PROVIDED DATA:
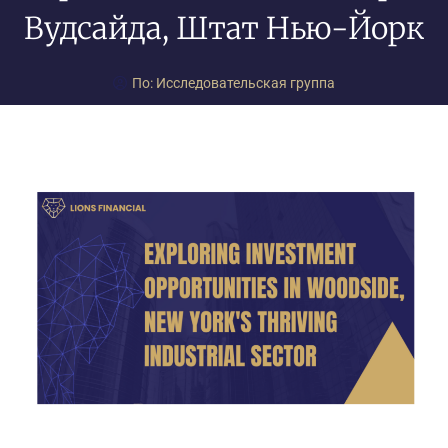
Вудсайда, Штат Нью-Йорк
По:
Исследовательская группа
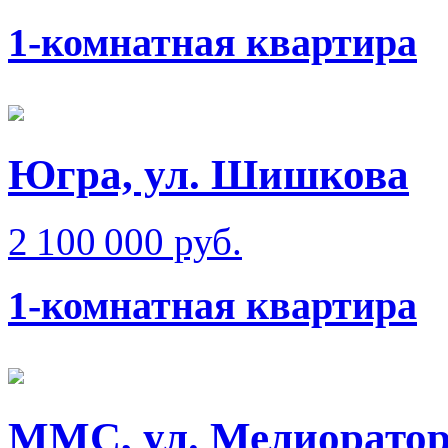
1-комнатная квартира
Югра, ул. Шишкова
2 100 000 руб.
1-комнатная квартира
ММС, ул. Мелиорато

PROBLEM TO WORK ON: Once more, please print all the lines above exactly, without their pictures.

COMPLETED EXERCISE:
Вудсайда, Штат Нью-Йорк
По:
Исследовательская группа
1-комнатная квартира
Югра, ул. Шишкова
2 100 000 руб.
1-комнатная квартира
ММС, ул. Мелиорато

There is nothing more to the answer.